• EXERCISE INSTRUCTIONS: Write out every entry exactly; the pictures do not belong in the copy.

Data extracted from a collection
----
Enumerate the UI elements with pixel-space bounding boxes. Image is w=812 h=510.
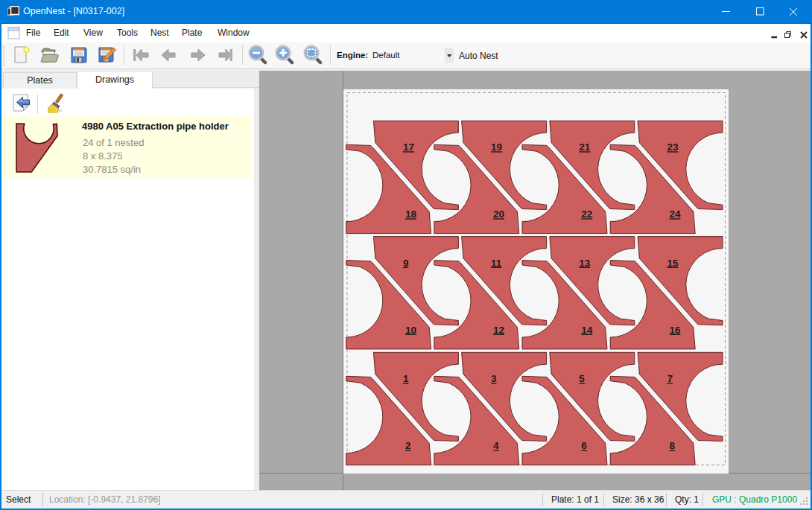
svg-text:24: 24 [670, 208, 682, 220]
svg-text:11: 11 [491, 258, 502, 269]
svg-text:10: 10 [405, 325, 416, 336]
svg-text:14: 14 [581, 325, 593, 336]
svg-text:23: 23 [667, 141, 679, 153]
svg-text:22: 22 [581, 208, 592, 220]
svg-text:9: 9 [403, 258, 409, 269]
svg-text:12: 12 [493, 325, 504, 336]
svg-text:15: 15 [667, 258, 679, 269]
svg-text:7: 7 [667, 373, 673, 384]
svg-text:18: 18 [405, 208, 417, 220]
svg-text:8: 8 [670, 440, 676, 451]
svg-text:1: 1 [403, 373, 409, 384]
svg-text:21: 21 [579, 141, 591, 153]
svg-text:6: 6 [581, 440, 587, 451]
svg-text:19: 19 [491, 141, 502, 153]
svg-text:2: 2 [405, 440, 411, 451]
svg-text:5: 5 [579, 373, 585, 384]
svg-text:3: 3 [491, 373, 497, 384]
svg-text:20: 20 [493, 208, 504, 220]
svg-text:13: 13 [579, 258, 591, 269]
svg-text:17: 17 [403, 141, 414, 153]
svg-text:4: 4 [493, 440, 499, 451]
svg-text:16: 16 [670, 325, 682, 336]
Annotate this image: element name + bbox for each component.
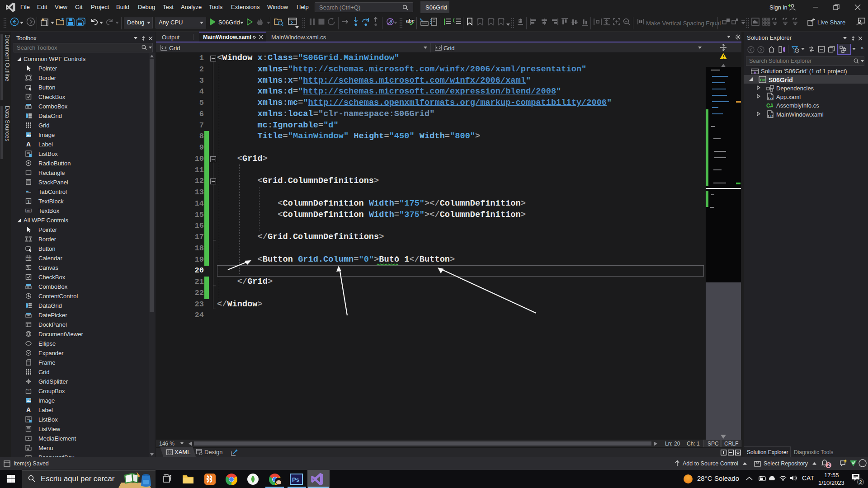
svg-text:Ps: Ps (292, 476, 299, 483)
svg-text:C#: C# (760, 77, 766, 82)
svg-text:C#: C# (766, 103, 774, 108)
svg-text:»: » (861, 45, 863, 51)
----
• REPLY TO THE EXERCISE:
Enumerate the UI elements with pixel-space bounding boxes. Image is w=812 h=510.
svg-text:24: 24 [670, 208, 682, 220]
svg-text:11: 11 [491, 258, 502, 269]
svg-text:10: 10 [405, 325, 416, 336]
svg-text:14: 14 [581, 325, 593, 336]
svg-text:23: 23 [667, 141, 679, 153]
svg-text:22: 22 [581, 208, 592, 220]
svg-text:9: 9 [403, 258, 409, 269]
svg-text:12: 12 [493, 325, 504, 336]
svg-text:15: 15 [667, 258, 679, 269]
svg-text:7: 7 [667, 373, 673, 384]
svg-text:18: 18 [405, 208, 417, 220]
svg-text:8: 8 [670, 440, 676, 451]
svg-text:1: 1 [403, 373, 409, 384]
svg-text:21: 21 [579, 141, 591, 153]
svg-text:6: 6 [581, 440, 587, 451]
svg-text:19: 19 [491, 141, 502, 153]
svg-text:2: 2 [405, 440, 411, 451]
svg-text:5: 5 [579, 373, 585, 384]
svg-text:3: 3 [491, 373, 497, 384]
svg-text:20: 20 [493, 208, 504, 220]
svg-text:13: 13 [579, 258, 591, 269]
svg-text:17: 17 [403, 141, 414, 153]
svg-text:4: 4 [493, 440, 499, 451]
svg-text:16: 16 [670, 325, 682, 336]
Annotate this image: element name + bbox for each component.
svg-text:Ps: Ps (292, 476, 299, 483)
svg-text:C#: C# (760, 77, 766, 82)
svg-text:C#: C# (766, 103, 774, 108)
svg-text:»: » (861, 45, 863, 51)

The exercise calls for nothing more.